Ce n’est un secret pour personne que les médicaments contre la dépression ne sont pas toujours efficaces, et une étude récente menée par des scientifiques au Japon nous donne un nouveau cadre pour comprendre pourquoi.
La dépression – ou trouble dépressif majeur (TDM) – touche environ 300 millions de personnes dans le monde, mais malgré l’ampleur de la maladie, nous ignorons encore beaucoup de choses sur ses causes.
En termes de traitement, l’un des problèmes les plus flagrants est que la forme la plus courante d’antidépresseurs – les inhibiteurs sélectifs de la recapture de la sérotonine (ISRS) – est inefficace pour environ 30 % des patients.
Une nouvelle étude pourrait nous permettre de mieux comprendre pourquoi il en est ainsi, et nous aider à diagnostiquer et à traiter la maladie avec plus de précision.
“On a toujours supposé qu’il existait différents types de dépression et qu’ils influençaient l’efficacité du médicament”, explique Kenji Doya, neuroscientifique informaticien de l’Okinawa Institute of Science and Technology Graduate University.

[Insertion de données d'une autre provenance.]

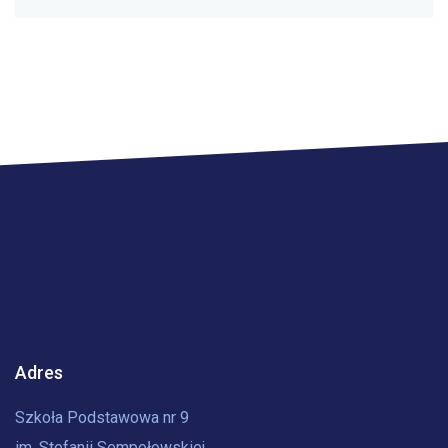
Adres
Szkoła Podstawowa nr 9
im. Stefanii Sempołowskiej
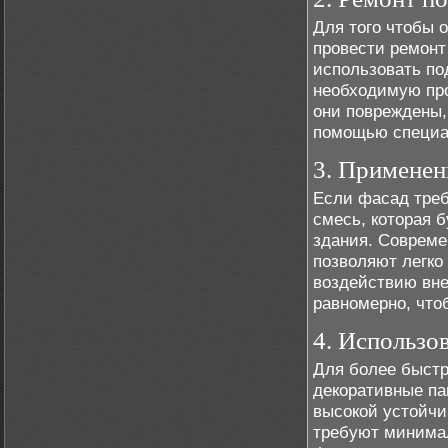
Для того чтобы 
провести ремонт
использовать по
необходимую про
они повреждены,
помощью специа
3. Применен
Если фасад треб
смесь, которая 
здания. Совреме
позволяют легко
воздействию вне
равномерно, что
4. Использо
Для более быст
декоративные па
высокой устойчи
требуют минимал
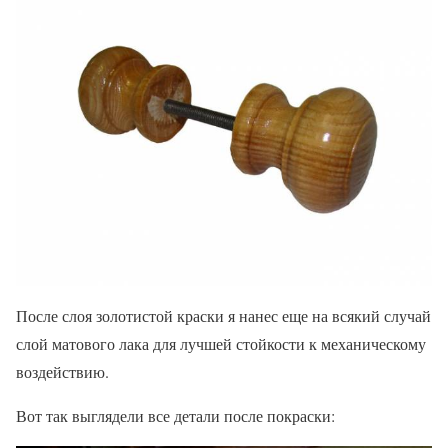
После слоя золотистой краски я нанес еще на всякий случай
слой матового лака для лучшей стойкости к механическому
воздействию.
Вот так выглядели все детали после покраски:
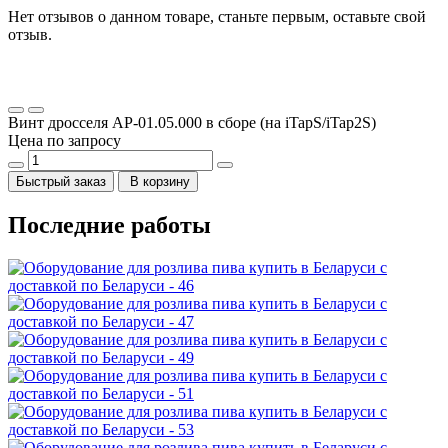
Нет отзывов о данном товаре, станьте первым, оставьте свой
отзыв.
Винт дросселя АР-01.05.000 в сборе (на iTapS/iTap2S)
Цена по запросу
Быстрый заказ
В корзину
Последние работы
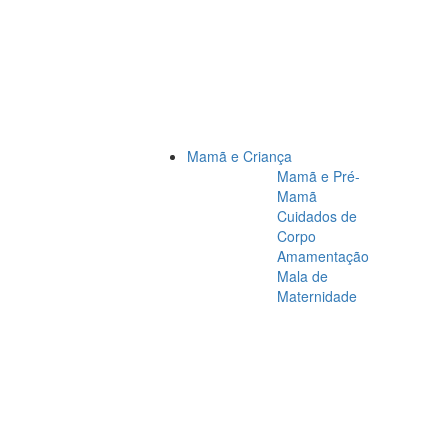
Mamã e Criança
Mamã e Pré-
Mamã
Cuidados de
Corpo
Amamentação
Mala de
Maternidade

“Mais il n’y a pas eu de consensus”
Habituellement, la dépression est diagnostiquée par une évaluation clinique effectuée par des médecins, mais comme il ne s’agit pas d’une science parfaite, ces dernières années, les chercheurs ont de plus en plus cherché à trouver des biomarqueurs potentiels de la dépression.
L’un des moyens d’y parvenir est d’étudier l’activité cérébrale, en surveillant les signaux d’imagerie par résonance magnétique fonctionnelle (IRMf).
Dans la nouvelle étude, afin de trouver un moyen d’analyser et de catégoriser des sous-types potentiellement différents de dépression, Doya et son équipe ont effectué une analyse en grappes (un exercice de regroupement basé sur des données) sur une série de données de santé fournies par 134 personnes.
La moitié des participants souffraient de dépression, tandis que l’autre moitié était constituée de personnes sans antécédents de cette affection, qui ont servi de témoins.
Les chercheurs ont obtenu de ce groupe des données d’IRMf, des informations sur l’expression génétique et des réponses à des questionnaires cliniques sur leurs habitudes de sommeil, leurs problèmes de santé mentale et d’autres aspects de leur vie.
Une fois toutes les données en main, les chercheurs ont procédé à une analyse en grappes, à la recherche de formes discrètes de relations qui pourraient indiquer des sous-types significatifs de dépression à partir de plus de 3 000 caractéristiques mesurables enregistrées dans l’ensemble des données – un type d’analyse qui, selon l’équipe, n’a jamais été effectué.
(Unité de calcul neuronal/OIST)
“Le principal défi de cette étude était de développer un outil statistique capable d’extraire des informations pertinentes pour regrouper des sujets similaires”, explique le premier auteur de l’étude, le statisticien Tomoki Tokuda.
À l’aide d’un outil analytique spécialisé dans l’étude de données hautement dimensionnelles contenant des types hétérogènes de caractéristiques, que l’équipe a mis au point l’année dernière, les chercheurs ont identifié différents sous-types de dépression, appelés D1, D2 et D3.
D’après les résultats, les individus présentant le sous-type D1 se caractérisent par une connectivité fonctionnelle élevée du cerveau et des antécédents de traumatisme dans l’enfance.
En revanche, les participants du sous-type D2 présentaient une connectivité fonctionnelle élevée du cerveau, mais n’avaient pas d’antécédents de traumatismes infantiles.
Enfin, les personnes du sous-type D3 présentaient une faible connectivité fonctionnelle du cerveau et n’avaient pas subi de traumatisme pendant l’enfance.
L’analyse par grappes a également révélé que les ISRS sont susceptibles d’être efficaces pour les personnes présentant les sous-types D2 et D3 de la dépression, mais que les D1 – ceux qui présentent une connectivité fonctionnelle élevée entre les différentes régions du cerveau et qui ont vécu un traumatisme pendant l’enfance – trouveraient les médicaments inefficaces.
Les chercheurs reconnaissent qu’il faudra d’autres études de plus grande envergure, portant sur un nombre beaucoup plus important de participants, pour confirmer ces résultats, mais la méthodologie qu’ils ont mise au point pourrait constituer un nouveau guide puissant pour aider les chercheurs en santé à comprendre la complexité de la dépression – et à déterminer la place de chaque patient dans l’ensemble.
“Il s’agit de la première étude visant à identifier des sous-types de dépression à partir de l’histoire de vie et des données IRM”, explique M. Doya.
“Elle offre aux scientifiques qui étudient les aspects neurobiologiques de la dépression une direction prometteuse pour poursuivre leurs recherches.”
Les résultats de cette étude sont publiés dans la revue Scientific Reports.